As Eid passed off peacefully in the three districts worst hit by the Bodo-Muslim violence in lower Assam on Monday, people like farmer Firdaus Ahmed — who used to give more than his share of zakat (alms) on this auspicious day — found themselves at the receiving end at relief camps in the state.
Ahmed, 49, now an inmate at a relief camp in Gauripur, was reluctant to accept the Rs. 33 and a packet of semia held out by a rotund patron who came in a sedan.
But he knew he had no option and nowhere to go.
Gauripur, 280km west of Guwahati, is in Dhubri district which has 118 relief camps housing 1.55 lakh victims of the clashes that began on July 20, killing 78 people and displacing some 400,000 migrant Muslims and tribal people, mostly Bodos.
"I must have done something wrong to turn from a zakat giver to a zakat taker in the space of a few months. I have no house left and I doubt if I can get my farm back," Ahmed said.
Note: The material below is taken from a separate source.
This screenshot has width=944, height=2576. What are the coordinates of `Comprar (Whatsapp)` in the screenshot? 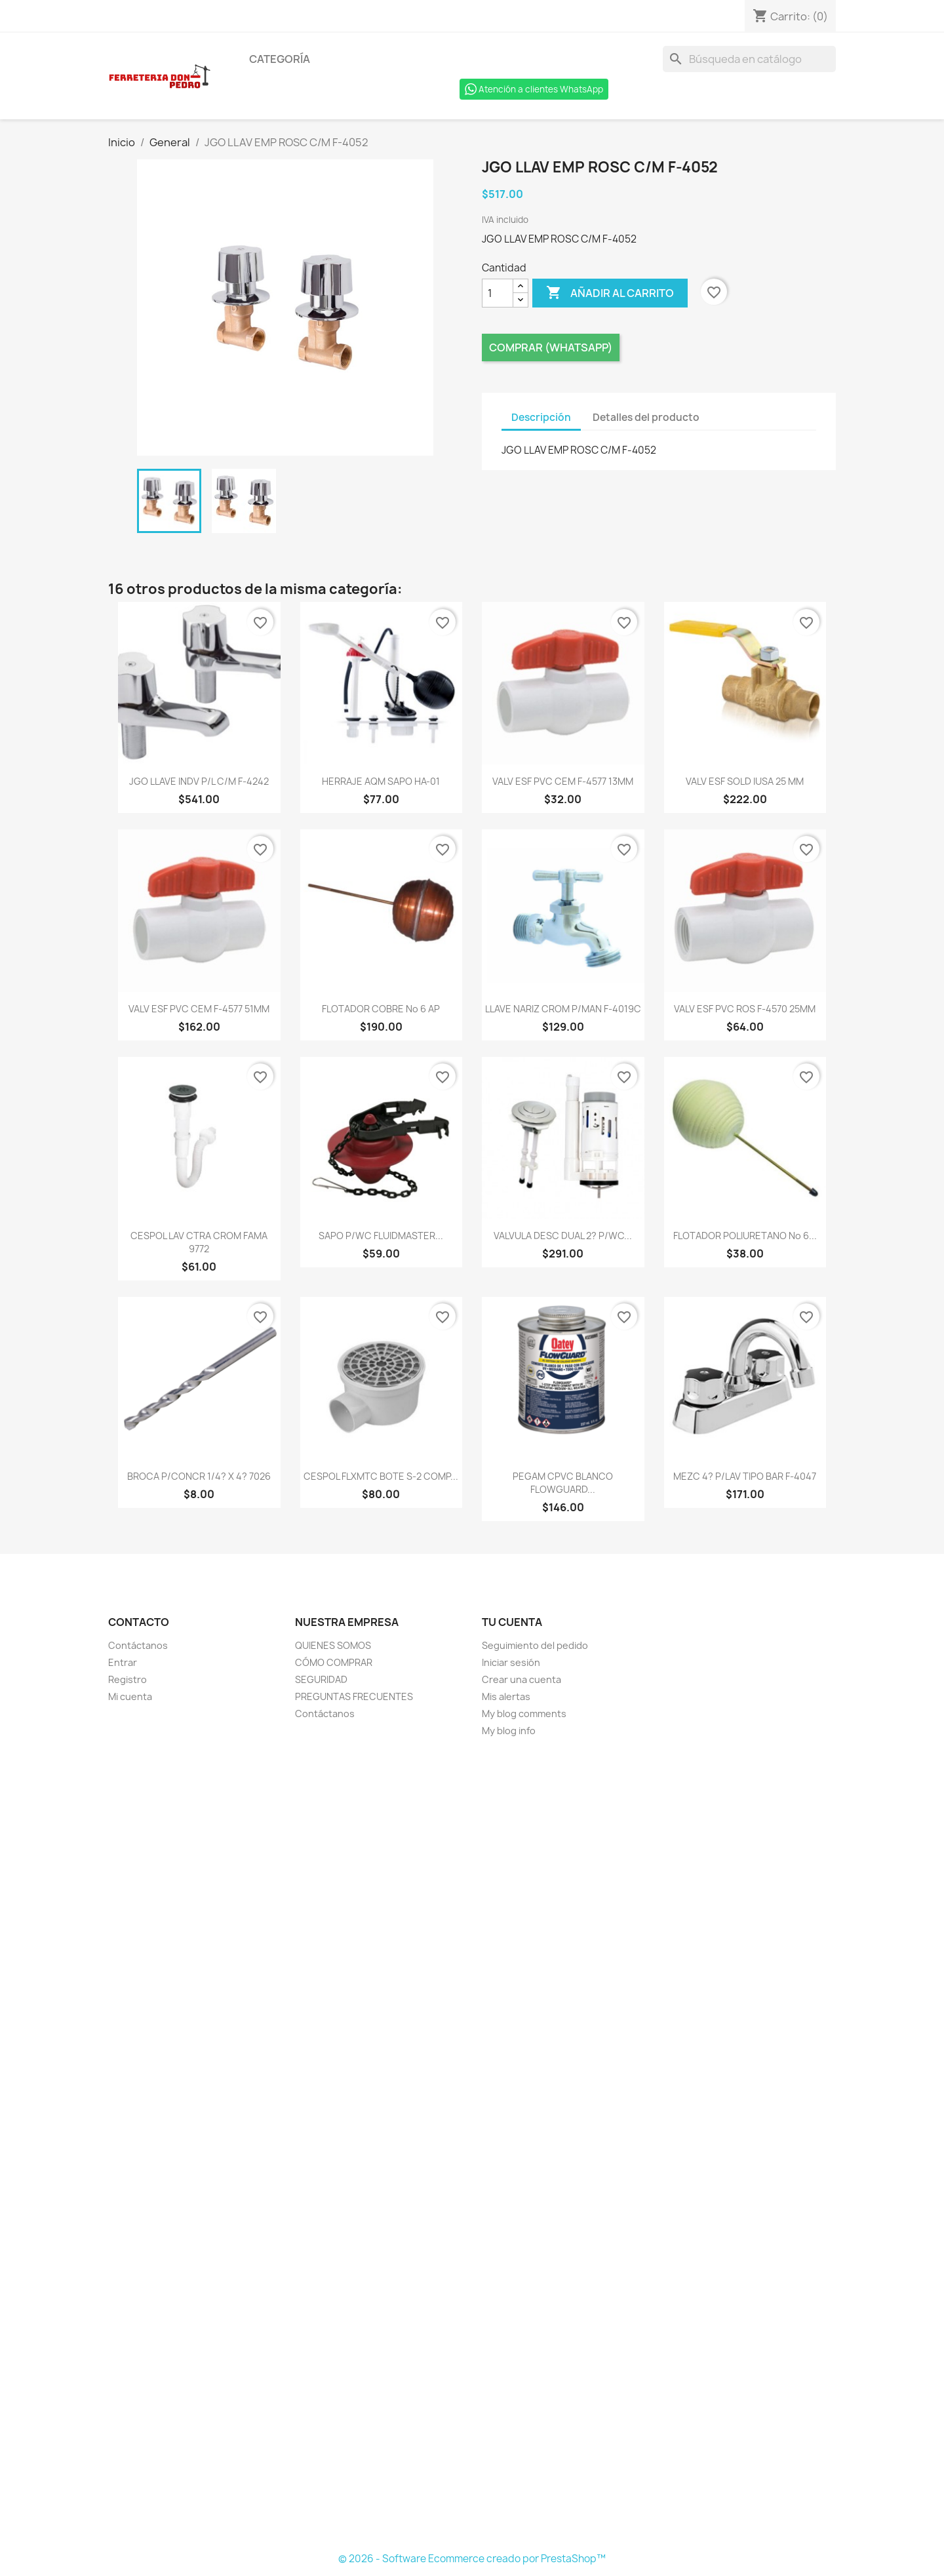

Last Eid, he had handed out alms to 10 beggars — two more than what he required to for his family of eight.
Like the beneficiaries, patrons too headed for relief camps across Dhubri with a heavy heart. "How could we be overtly festive when thousands are languishing in relief camps in the vicinity? One doesn’t feel happy giving alms to those who were fairly prosperous until the other day," Gauripur-based contractor Farooque Sarkar, 55, said.
Sarkar was one of many who went beyond the locality vagrants for the relief camps — an unusual zakatdestination.
Khudimari village-based gas station owner Dulaluddin Ahmed, 52, showered his attention on 13 people at the Dumurdaha relief camp.
"Each time I handed over the zakat, I asked Allah for sanity to prevail so that these hapless people can regain the confidence to work their way to prosperity again," he said.